Even Rabbits Get the Blues

OK. Let me just get it out there…

About 10 years ago I wrote a children’s story about a boy and his snit. The snit is disembodied from the boy; it’s an actual thing that he gets in and out of, and it gets bigger or smaller depending on the severity of the provocation. My intention was to illustrate the damn thing, but it never got past the ‘why don’t I clean out my closet’ stage of the creative process. Now, here is a book, Big Rabbit’s Bad Mood, which is similar in the sense that the rabbit’s bad mood is an externalized grey thing that follows him around, “lying in his living room, on his sofa, picking its nose and wiping its boogers on his carpet.” No boogers in my book, but you see my point. And…Big Rabbit’s Bad Mood is truly wonderful; funny…silly, and the illustrations are, well, the illustrations are done.

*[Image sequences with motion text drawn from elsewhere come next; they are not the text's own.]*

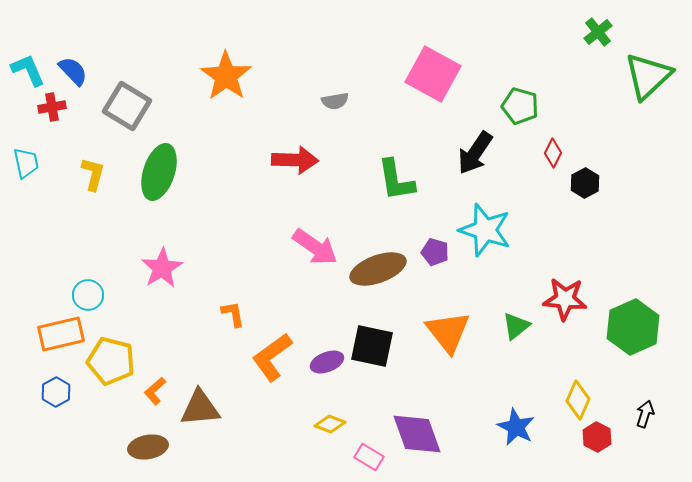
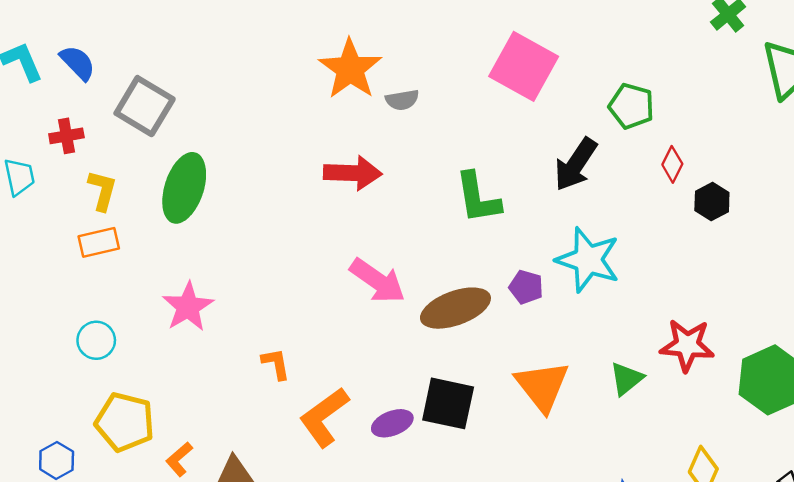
orange star: (226, 76) -> (350, 69), moved
red cross: (52, 107) -> (66, 136), moved
orange rectangle: (61, 334) -> (99, 242), moved, size x0.7

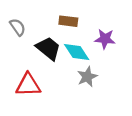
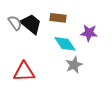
black trapezoid: (48, 48) -> (31, 24), moved

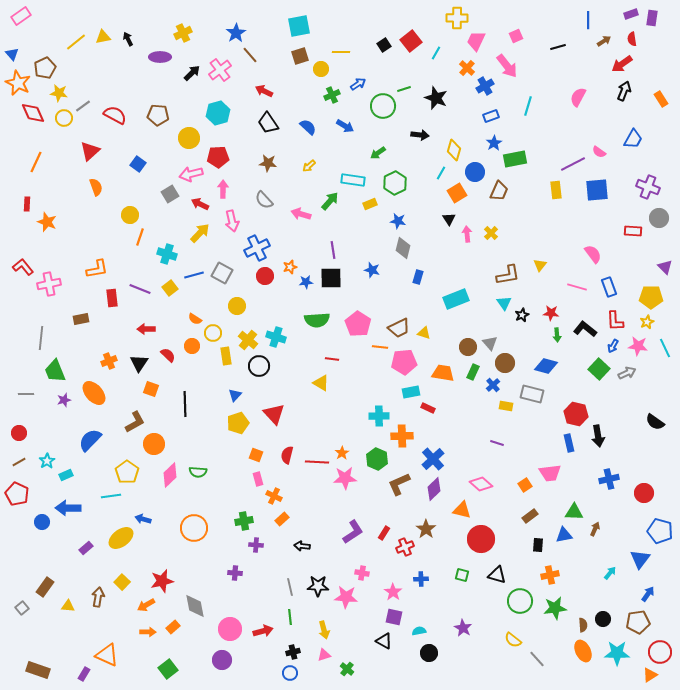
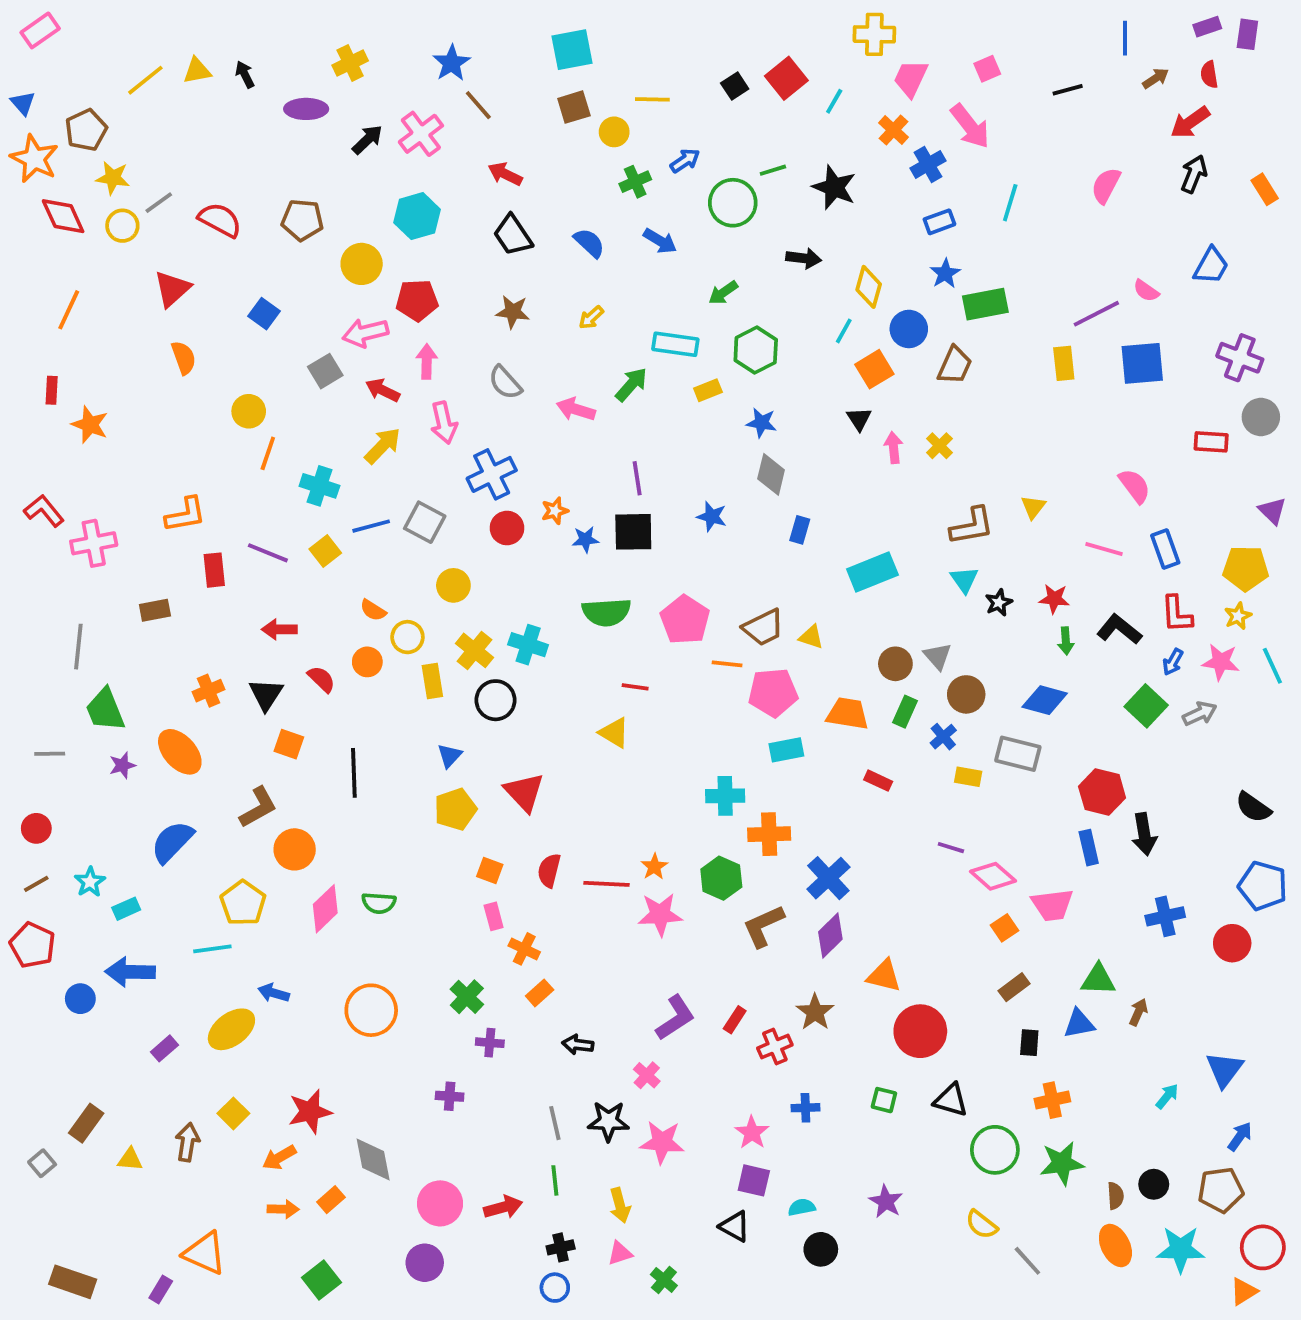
red rectangle: (428, 408) -> (878, 781), moved
pink diamond: (481, 484) -> (993, 876), moved
green cross: (244, 521) -> (467, 997), turned -36
blue pentagon: (660, 531) -> (1263, 886), moved
pink cross: (362, 573) -> (647, 1075), moved, turned 32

Delphine Durand is a French artist who has a particular and admirable talent for noses. Durand’s illustrations of pendulous probosci are what attracted me to her previous books, Beetle Boy and Peter Claus and the Naughty List. It’s a peculiar thing to possess such skill in the humourous depiction of noses, but it’s just one part of a larger gift for characterization. Her little creatures, beetles, dolls, children, rabbits, to name a few, are crazy funny and deliciously strange. Delphine is one of those artists whose stylistic influence is so strong you can see it creeping into other peoples work. But then, she keeps exceeding herself, as in Big Rabbit’s Bad Mood.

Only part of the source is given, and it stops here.